#### Problem:
Every line of the records that holds the word "Government" should be copied out.

#### Data for this task:
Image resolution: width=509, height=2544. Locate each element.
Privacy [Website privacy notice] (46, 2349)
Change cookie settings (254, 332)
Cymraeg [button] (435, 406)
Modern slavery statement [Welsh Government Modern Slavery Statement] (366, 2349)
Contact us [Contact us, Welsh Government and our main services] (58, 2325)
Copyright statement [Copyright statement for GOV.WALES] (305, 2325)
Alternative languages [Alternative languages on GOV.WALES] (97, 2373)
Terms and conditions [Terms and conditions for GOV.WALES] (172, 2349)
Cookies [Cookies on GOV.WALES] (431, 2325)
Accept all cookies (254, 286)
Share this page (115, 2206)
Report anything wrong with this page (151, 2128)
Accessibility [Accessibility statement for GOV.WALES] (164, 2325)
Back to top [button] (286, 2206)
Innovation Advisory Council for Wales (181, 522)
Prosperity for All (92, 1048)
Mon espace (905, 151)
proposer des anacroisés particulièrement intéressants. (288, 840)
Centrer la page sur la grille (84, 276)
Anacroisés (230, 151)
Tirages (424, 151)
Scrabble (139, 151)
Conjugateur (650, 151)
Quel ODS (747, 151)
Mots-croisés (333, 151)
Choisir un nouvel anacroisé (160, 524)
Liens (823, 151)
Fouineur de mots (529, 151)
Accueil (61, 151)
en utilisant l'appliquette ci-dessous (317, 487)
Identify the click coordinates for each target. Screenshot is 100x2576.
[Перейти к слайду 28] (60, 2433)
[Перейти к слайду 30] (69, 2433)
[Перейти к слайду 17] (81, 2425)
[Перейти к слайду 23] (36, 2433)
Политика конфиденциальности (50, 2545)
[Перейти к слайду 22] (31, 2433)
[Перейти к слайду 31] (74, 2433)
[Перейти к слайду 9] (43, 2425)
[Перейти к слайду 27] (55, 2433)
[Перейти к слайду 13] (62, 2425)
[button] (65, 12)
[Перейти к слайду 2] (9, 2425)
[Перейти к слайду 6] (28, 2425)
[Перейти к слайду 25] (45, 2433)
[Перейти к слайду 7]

#### Response:
Modern slavery statement [Welsh Government Modern Slavery Statement] (366, 2349)
Contact us [Contact us, Welsh Government and our main services] (58, 2325)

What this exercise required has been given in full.